Moreover, if investors pile into the bonds and then agree to the swap, the chances improve that enough investors vote to participate in the transaction so that it actually takes place. That would make the trade a win for speculators as well as for Greece, whose debt will be reduced by 100 billion euros if the deal is completed.

In many ways the investor interest is a sign that the debt restructuring — without which Greece will certainly face a chaotic default — has a good chance of succeeding.

The latest sign is the draft of a collective action clause law that is expected to be passed by the Greek Parliament in the coming days. Known as a CAC, this clause is being attached to existing Greek bond contracts, giving Greece the right to force all investors to accept the 75 percent loss on their holdings – even those who choose to spurn the offer.
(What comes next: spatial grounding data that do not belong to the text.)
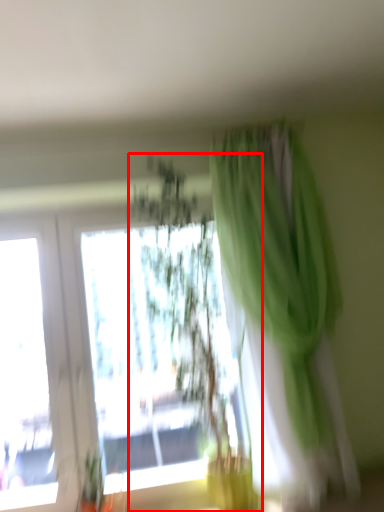 Question: From the image's perspective, what is the correct spatial positioning of houseplant (annotated by the red box) in reference to curtain?

Choices:
 (A) above
 (B) below

Answer: (B) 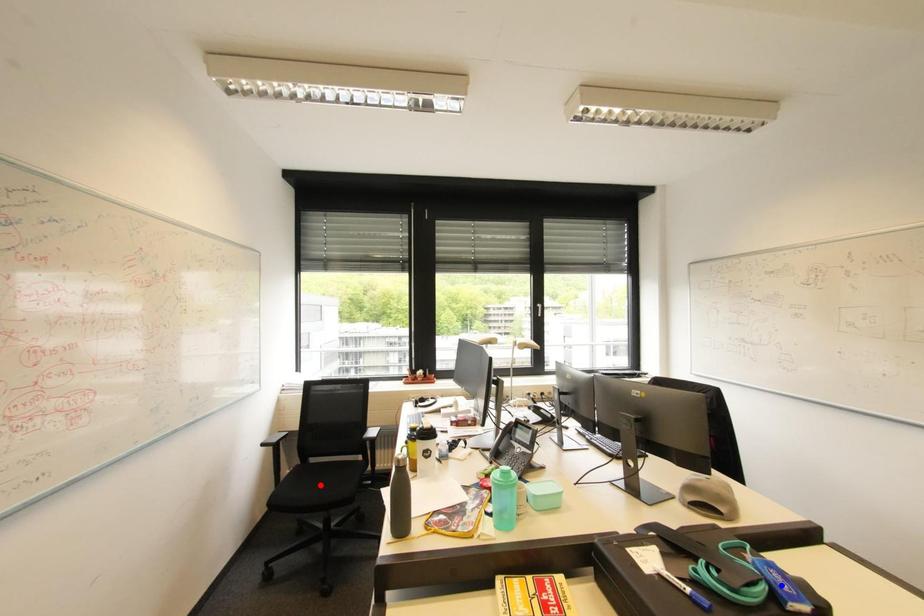 Question: In the image, two points are highlighted. Which point is nearer to the camera? Reply with the corresponding letter.

Choices:
 (A) blue point
 (B) red point

Answer: (A) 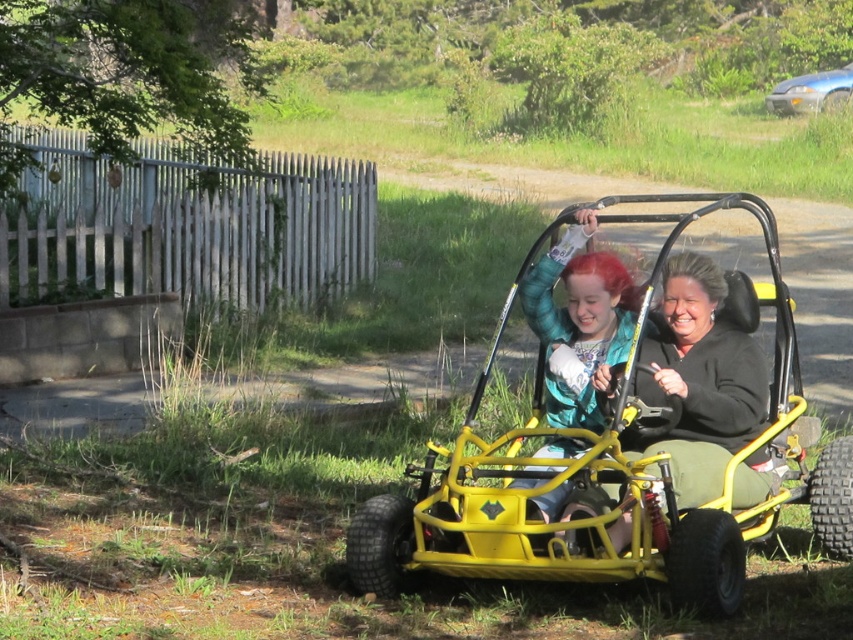 Question: Which point is farther from the camera taking this photo?

Choices:
 (A) (849, 76)
 (B) (578, 419)
 (C) (758, 413)
 (D) (616, 196)

Answer: (A)

Question: Which of these objects is positioned closest to the metallic blue sedan at upper right?

Choices:
 (A) yellow matte go-kart at center
 (B) shiny teal jacket at center

Answer: (B)

Question: Can you confirm if matte black jacket at center is positioned to the left of shiny teal jacket at center?

Choices:
 (A) no
 (B) yes

Answer: (A)

Question: Which is farther from the metallic blue sedan at upper right?

Choices:
 (A) yellow matte go-kart at center
 (B) matte black jacket at center
 (C) shiny teal jacket at center

Answer: (A)

Question: Can you confirm if matte black jacket at center is positioned above metallic blue sedan at upper right?

Choices:
 (A) yes
 (B) no

Answer: (B)

Question: From the image, what is the correct spatial relationship of shiny teal jacket at center in relation to metallic blue sedan at upper right?

Choices:
 (A) right
 (B) left

Answer: (B) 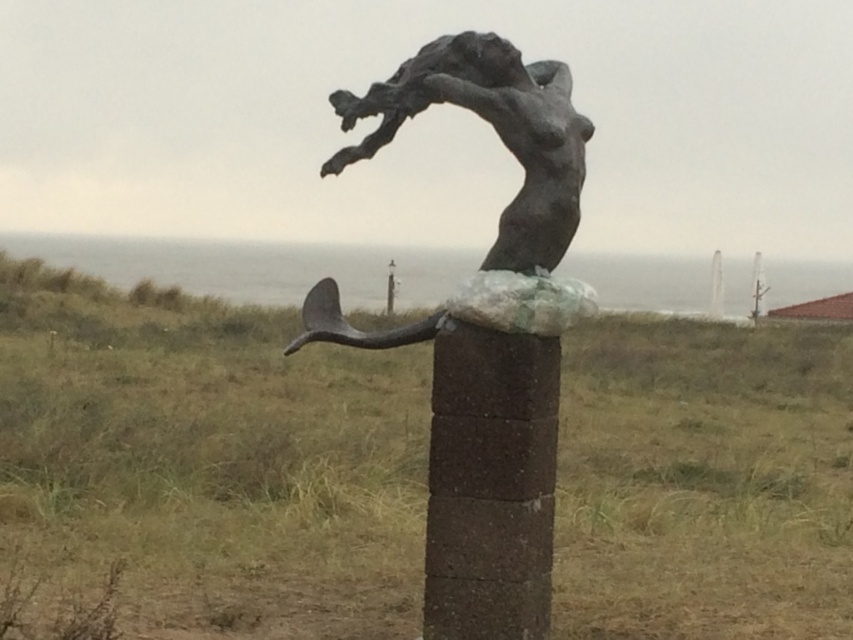 From the picture: You are an art student trying to sketch the sculpture. You notice two objects at the center of the scene. Which one is positioned lower between the brown stone pole at center and the bronze sculpture at center?

The brown stone pole at center is located below the bronze sculpture at center, so it is positioned lower.

You are an artist planning to paint the sculpture scene. You need to decide which object to focus on first based on their sizes. Which object should you paint first, the brown stone pole at center or the bronze mermaid at center?

The bronze mermaid at center is larger than the brown stone pole at center, so you should paint the bronze mermaid at center first since it occupies more space in the scene.

You are standing in front of the sculpture and want to take a photo of the brown stone pole at center and the bronze mermaid at center. Which object will appear larger in your photo?

→ The brown stone pole at center will appear larger in the photo because it is closer to the viewer than the bronze mermaid at center. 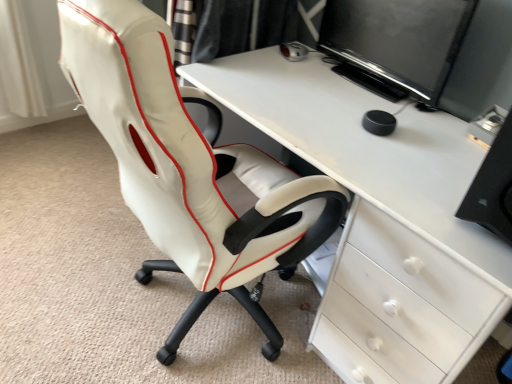 You are a GUI agent. You are given a task and a screenshot of the screen. Output one action in this format:
    pyautogui.click(x=<x>, y=<y>)
    Task: Click on the free space in front of black glossy monitor at upper right
    
    Given the screenshot: What is the action you would take?
    click(x=373, y=110) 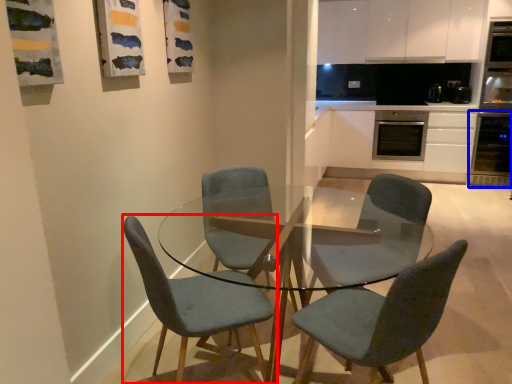 Question: Which of the following is the closest to the observer, chair (highlighted by a red box) or oven (highlighted by a blue box)?

Choices:
 (A) chair
 (B) oven

Answer: (A) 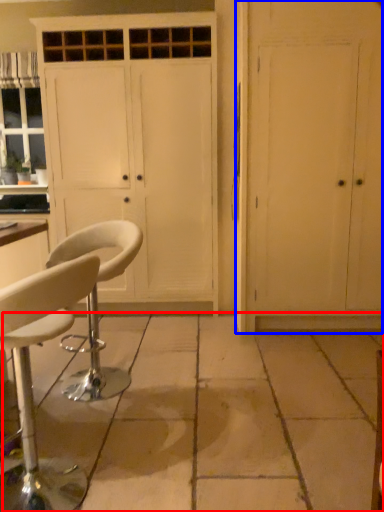 Question: Which object is further to the camera taking this photo, concrete (highlighted by a red box) or door (highlighted by a blue box)?

Choices:
 (A) concrete
 (B) door

Answer: (B) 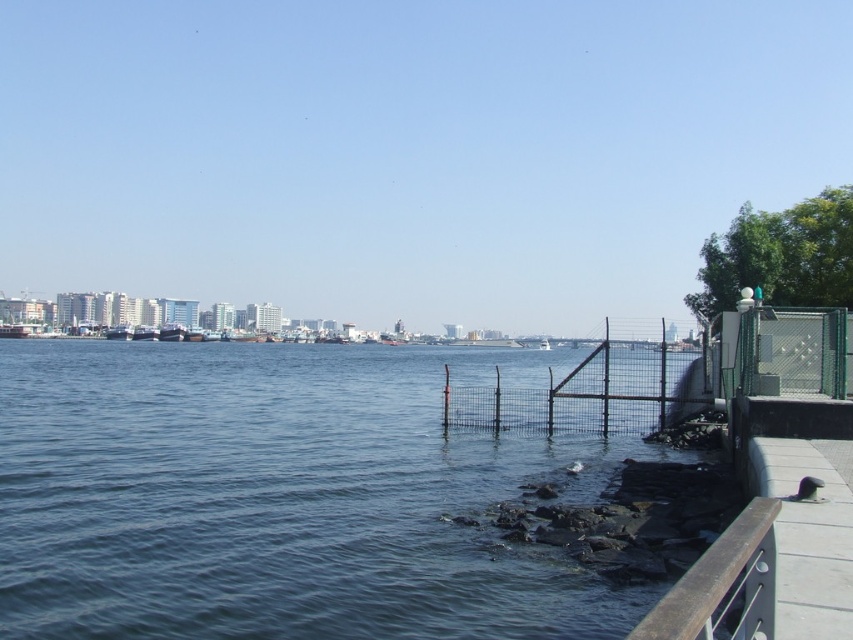 You are standing at the waterfront and want to take a photo of the blue water at lower left and the black wire fence at center. Which object will appear closer to the camera in your photo?

The blue water at lower left will appear closer to the camera in the photo because it is in front of the black wire fence at center.

In the scene shown: You are standing at the edge of the waterfront scene and want to compare the widths of the blue water at lower left and the brown wooden rail at lower right. Which one is wider?

The blue water at lower left is wider than the brown wooden rail at lower right according to the description.

You are standing on the walkway and see the blue water at lower left and the black wire fence at center. Which object is closer to your left side?

The blue water at lower left is closer to your left side because it is positioned to the left of the black wire fence at center. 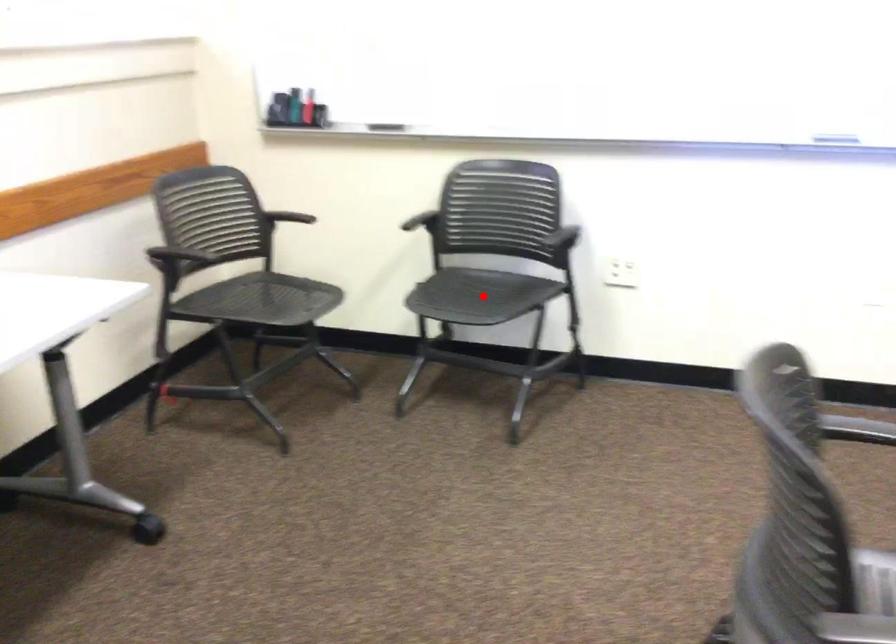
A CAC can be imposed only after it has become clear how many investors want to swap their bonds and how many will choose to opt out. Greece — in setting a participation threshold of 66 percent — is more or less indicating that it believes that percentage of investors will participate. Once that many vote to accept the terms, minority investors will be forced to share in the losses.

“My bet is that the reason they have set the threshold at 66 percent is because they believe they can meet that easily,” said Mitu Gulati, a sovereign debt expert at Duke University Law School. “No one wants this deal to fail.”

That especially applies to hedge funds holding Greek bonds.